Here’s a nice year+ old sequence of mine, next to a similar one in the opposite direction by @danbjoseph. Both seem to have been cut, and not cleanly. See the nice long line? There should be a whole bunch of photos in there. And that sequence was a whole lot more filled in. Perhaps this is part of what @Brenna mentioned in a support email: “You had 21k images deleted by the mapillary Recache system after there were some very long sequences broken up into shorter ones”. These were only 7k, though.
This is also part of the consistency checking. I did see that 21k of your images are deleted (not necessarily from the same sequence - it actually was around 30 sequence IDs, a number of them being 1001 images sequence), but it seems a lot of these were already gone from the system from much older deletions and now cleaned up properly and recorded. We have added more meta data to the deletions now concerning their original meta data, and the reason for deletion (manual deletion via changesets, corrupt EXIF, 0 bytes data, non-image format etc etc), and a retention of 5 weeks before the originals acutally are deleted from AWS S3 so we an resurrect tham in case of error. The 7k images that are wrongly gone are a one-time case as far as I can see. They were deleted by looking at the state if the metadata and assuming that image-processing had failed on these. I hve talked to the vision team, and we have double checked and adjusted the code not to do this going forward. I’m really sorry about that - one of a few cases where we actually hard deleted wrong data.
Manual uploads and sequence_bot have caused some major problems in the last few months. Mapillary Support seems to be slowly trying to help, but it hasn’t actually fixed anything for me yet. I have lately manually uploading in 1000-photo bits, and so far no problems. But I’m rather demotivated to continue for now. And when you click on a sequence_bot post in your feed, at least it mentions which photos it messed with, but saying “Our bot discovered that some of your images were too far apart to make sense in one sequence, so they were split into several shorter ones” is a blatant lie when they’re just cutting them into shorter bits for some reason they have not told us the contributors.
Sorry for being perceived slow - we are working as fast as we can.

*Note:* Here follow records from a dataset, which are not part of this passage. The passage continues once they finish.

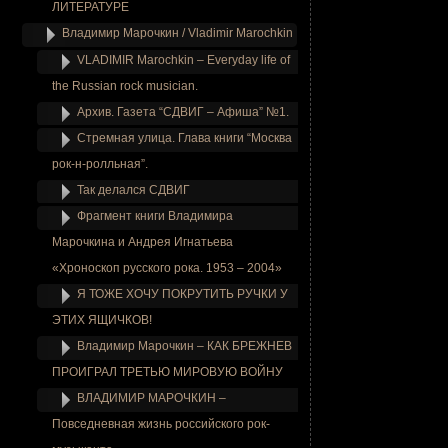
ЛИТЕРАТУРЕ
Владимир Марочкин / Vladimir Marochkin
VLADIMIR Marochkin – Everyday life of
the Russian rock musician.
Архив. Газета “СДВИГ – Афиша” №1.
Стремная улица. Глава книги “Москва
рок-н-ролльная”.
Так делался СДВИГ
Фрагмент книги Владимира
Марочкина и Андрея Игнатьева
«Хроноскоп русского рока. 1953 – 2004»
Я ТОЖЕ ХОЧУ ПОКРУТИТЬ РУЧКИ У
ЭТИХ ЯЩИЧКОВ!
Владимир Марочкин – КАК БРЕЖНЕВ
ПРОИГРАЛ ТРЕТЬЮ МИРОВУЮ ВОЙНУ
ВЛАДИМИР МАРОЧКИН –
Повседневная жизнь российского рок-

The process of fixing all these inconsistencies in around 300M images (the newest 100M after the PSQL move are much better and much easier to deal with, mostly because they have no sequence inconsistencies) is long, and it’s hard to know all the edge cases of both attaching images back to the right sequences, cutting things that are wrongly in the same sequence, and applying changes which take days and often weeks to process, if we don’t want to overload our systems. I’m on it @pkoby and all others, and will be until we get this in order.
EDIT: 21k photos on my pre-September cameras would have taken at least 11.67 hours. I have never uploaded one sequence of that many…
See above. Not saying that this was one sequence, but saying that some of the sequences stemmed from cutting (1001 images) longer sequences.
Btw, we cut the sequences into smaller bits because there are a lot of really long sequences that give us problems in the backend when they result in long linestring geometries being sent around, and big database result sets being returned in chunks of 100.000 and higher in some cases.